Dotychczas Samsung i SK Hynix mogły sprowadzać do Chin sprzęt produkcyjny od amerykańskich dostawców, takich jak KLA, Lam Research czy Applied Materials, bez konieczności uzyskiwania specjalnych pozwoleń. Dzięki temu możliwa była modernizacja i rozwój ich chińskich fabryk półprzewodników.

Nowa decyzja amerykańskich władz jednak zmienia reguły gry. Za 120 dni cofnięte zwolnienia wejdą w życie, a południowokoreańskie firmy, podobnie jak inne podmioty, będą musiały ubiegać się o licencje federalne. Departament Handlu zapowiedział, że zezwolenia umożliwią dalsze działanie istniejących zakładów w Chinach, lecz blokują ich rozbudowę czy unowocześnianie.

Rynki reagują spadkami

Informacja o decyzji Waszyngtonu natychmiast odbiła się na giełdach. SK Hynix zanotował spadek wartości akcji aż o 4,8%, co nie dziwi, zważywszy że 30–40% produkcji DRAM i NAND tej firmy odbywa się w Chinach. Samsung stracił około 3%, a wpływ był tutaj nieco mniejszy, ponieważ tylko jedna trzecia jego produkcji NAND Flash pochodzi z chińskich zakładów.

Geopolityczne tło i dalsze scenariusze

Decyzja zapadła niedługo po spotkaniu prezydenta USA Donalda Trumpa z nowym prezydentem Korei Południowej, Lee Jae-myungiem. Wygląda więc na to, że rozmowy nie przyniosły spodziewanych rezultatów dla Koreańczyków, ale obie strony zgodziły się kontynuować dialog. Tymczasem analitycy przewidują, że Samsung i SK Hynix będą musiały przesunąć ciężar inwestycji na krajowe fabryki, utrzymując chińskie zakłady jedynie w roli operacyjnej.
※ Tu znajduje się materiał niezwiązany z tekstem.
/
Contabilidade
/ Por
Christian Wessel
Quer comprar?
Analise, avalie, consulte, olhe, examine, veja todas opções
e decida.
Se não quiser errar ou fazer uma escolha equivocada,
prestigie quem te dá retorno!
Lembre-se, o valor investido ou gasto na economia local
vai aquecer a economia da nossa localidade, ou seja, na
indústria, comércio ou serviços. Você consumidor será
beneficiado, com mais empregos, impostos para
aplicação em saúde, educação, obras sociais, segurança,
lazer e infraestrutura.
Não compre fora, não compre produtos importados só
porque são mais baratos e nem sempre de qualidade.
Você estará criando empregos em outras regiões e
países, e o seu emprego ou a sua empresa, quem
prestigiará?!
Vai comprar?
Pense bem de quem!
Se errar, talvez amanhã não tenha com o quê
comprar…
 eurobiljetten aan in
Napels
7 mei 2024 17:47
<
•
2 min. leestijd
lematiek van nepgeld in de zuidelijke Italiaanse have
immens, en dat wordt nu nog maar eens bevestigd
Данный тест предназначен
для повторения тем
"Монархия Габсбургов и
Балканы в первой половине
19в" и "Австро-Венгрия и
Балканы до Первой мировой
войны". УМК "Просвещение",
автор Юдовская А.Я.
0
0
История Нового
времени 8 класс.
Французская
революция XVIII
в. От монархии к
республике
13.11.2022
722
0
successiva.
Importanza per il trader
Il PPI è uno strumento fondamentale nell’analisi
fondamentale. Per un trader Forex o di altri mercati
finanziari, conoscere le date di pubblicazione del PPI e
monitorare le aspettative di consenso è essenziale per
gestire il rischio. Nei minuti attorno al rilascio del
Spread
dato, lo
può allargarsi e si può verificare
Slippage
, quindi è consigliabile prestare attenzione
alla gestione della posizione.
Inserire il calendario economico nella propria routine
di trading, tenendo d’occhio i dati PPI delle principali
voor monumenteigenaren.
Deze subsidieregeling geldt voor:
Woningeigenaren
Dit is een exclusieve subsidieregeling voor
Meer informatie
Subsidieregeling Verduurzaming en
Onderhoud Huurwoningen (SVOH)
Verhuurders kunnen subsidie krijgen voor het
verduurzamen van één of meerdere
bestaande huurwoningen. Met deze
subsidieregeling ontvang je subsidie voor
Nie wyklucza się także zacieśnienia współpracy z chińskimi producentami sprzętu, co jednak może dodatkowo skomplikować relacje z USA. Szczególnie że Donald Trump grozi wprowadzeniem 100-procentowych ceł na import półprzewodników. Nawet jeśli Samsung i SK Hynix zostaną częściowo oszczędzeni dzięki inwestycjom w USA, globalny łańcuch dostaw chipów może zostać poważnie zakłócony. Chyba nie trzeba nikomu tłumaczyć, że oznaczać będzie to kolejny skokowy wzrost cen pamięci?